Call it the age of optimism. Twenty-five years ago, when this column first appeared, the world belonged to liberalism. Soviet communism had collapsed, the US claimed a unipolar moment, and China had joined the market economy. European integration had banished the demons of nationalism. The UK would soon be dubbed “Cool Britannia”.
You did not have to think the wheels of history had stopped turning to judge that the 21st century would be fashioned in the image of advancing democracy and a liberal economic order.
Today’s policymakers grapple with a world shaped by an expected collision between the US and China, by a contest between democracy and authoritarianism and by the clash between globalisation and nationalism. Britain is again the sick man of Europe. If this sounds insufficiently bleak, you can add the existential threat of man-made global warming.
The easy explanation is that the west fell prey during the 1990s to hopeless naivete. Victory in the cold war went to its head. Living standards were on the up. It was still possible, pre-Facebook, to imagine the internet as a global community for good. In any event, it is the human instinct to project the present into the future. Doesn’t history travel in straight lines?
Europe was no innocent in this respect. The continent’s liberal internationalists made common cause with US neoconservatives in promoting a great democratising mission. America had guns but the EU had its own “normative” power. Large swaths of the world were set to become, well, European.
The great unwinding since has seen the US-led post-cold war order give way to the return of great power rivalry, populists of far right and far left raising the standard of nationalism against European integration, and a mercantilist scramble for national economic sovereignty. In an era of authoritarian “strongmen”, headed by China’s Xi Jinping and Russia’s Vladimir Putin, democracy is in a defensive crouch.
And now western policymakers risk another big mistake by identifying China as the most pressing challenge to the ancien regime. The US and its allies, we are told, must concentrate their energies on gathering their resources to see off the threat. What we need is more submarines in the South China Sea.
Given Beijing’s belligerence, the argument is beguiling. It is also displacement activity, an excuse not to admit what has really happened since the 1990s. Yes, China has grown at a much faster pace than almost anyone imagined. But the explanation for the weakening of western democracies lies largely in the west.
America’s wars of choice in Afghanistan and Iraq are part of the story. They were intended as a salutary demonstration of US power. Instead these vastly costly and unpopular conflicts served to delineate the limits of the Pax Americana. The sole superpower promised to remake the Middle East. Instead, as we saw last month in the fall of Kabul, Washington has been forced to cut and run. The rest of the world notices these things.
The failure in the Middle East, however, pales into insignificance against the damage inflicted by the 2008 global financial crash. Historians will record the crash as a momentous geopolitical as much as an economic event — the moment western democracies suffered a potentially lethal blow.

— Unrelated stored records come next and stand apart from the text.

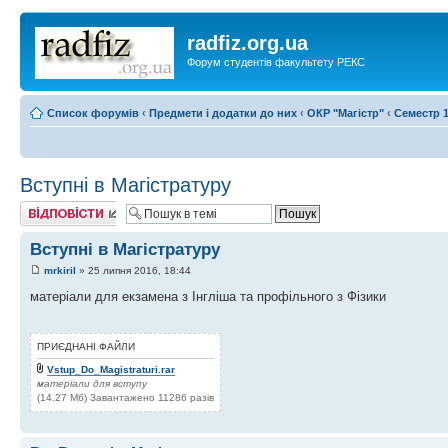
radfiz.org.ua
Форум студентів факультету РЕКС
Список форумів
‹
Предмети і додатки до них
‹
ОКР "Магістр"
‹
Семестр 1
Вступні в Магістратуру
Відповісти
Вступні в Магістратуру
mrkiril
» 25 липня 2016, 18:44
матеріали для екзамена з Інгліша та профільного з Фізики
ПРИЄДНАНІ ФАЙЛИ
Vstup_Do_Magistraturi.rar
матеріали для вступу
(14.27 Мб) Завантажено 11286 разів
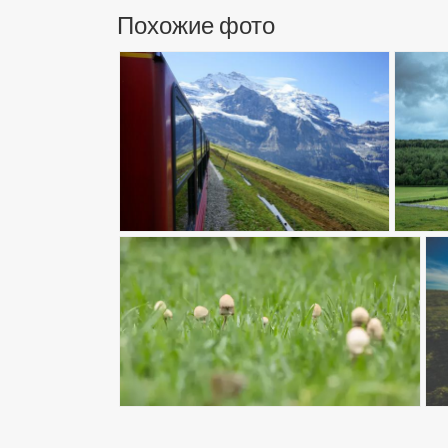
Похожие фото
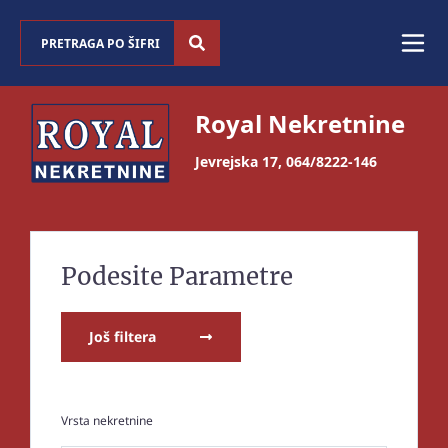
Royal Nekretnine
Jevrejska 17
,
064/8222-146
Podesite Parametre
Još filtera
Vrsta nekretnine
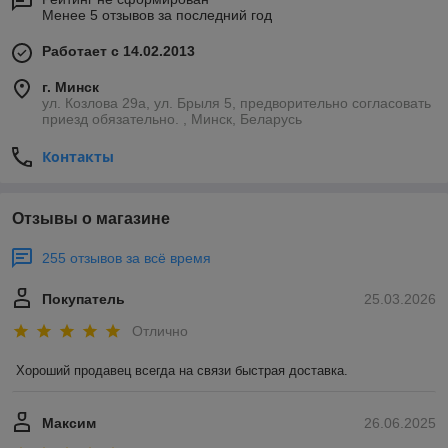
Менее 5 отзывов за последний год
Работает с 14.02.2013
г. Минск
ул. Козлова 29а, ул. Брыля 5, предворительно согласовать
приезд обязательно. , Минск, Беларусь
Контакты
Отзывы о магазине
255 отзывов за всё время
Покупатель
25.03.2026
Отлично
Хороший продавец всегда на связи быстрая доставка.
Максим
26.06.2025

The failure of laissez-faire economics was visible before the collapse of Lehman Brothers. The incomes of the not-so-well-off had long been stagnating under the pressure of technological advance and open markets. It was obvious, too, that the rewards of globalisation were being reaped by the rich and super-rich. The crash, though, crystallised what had become, in effect, an elaborate shakedown.
Those looking for an explanation for Donald Trump’s presidential victory, for the UK Brexit vote, or for populist insurgencies across Europe need reach no further. The excesses of the financial services industry and the decision of governments to heap the costs of the crisis on to the working and lower middle classes have struck at the very heart of democratic legitimacy.
What Trump understood, as did populists elsewhere, is that the voters’ respect for established politics is rooted in a bargain. Public faith in democracy — in the rule of law and the institutions of the state — rests on a perception that the system at least nods towards fairness. There have been reforms to that end since the crash, but little to suggest they are enough.
There was nothing wrong with the ambition of the post cold war optimists. It remains hard to see how the world can work without liberal democracy and a rules-based international system. What the optimists missed then, and the China watchers overlook now, is the hollowing out of trust in democracy at home. Of course, China is a potential threat. A second presidential term for Trump would be a much more dangerous one.
It may be that history will conclude that the excessive optimism of the 1990s is being mirrored today by too much pessimism. That’s a judgment I intend to leave to others. For a political commentator, 25 years in the same slot is long enough. So this is my last column. I will continue to write from time to time as an FT contributing editor, but otherwise intend to go in search of a better understanding of, well, history.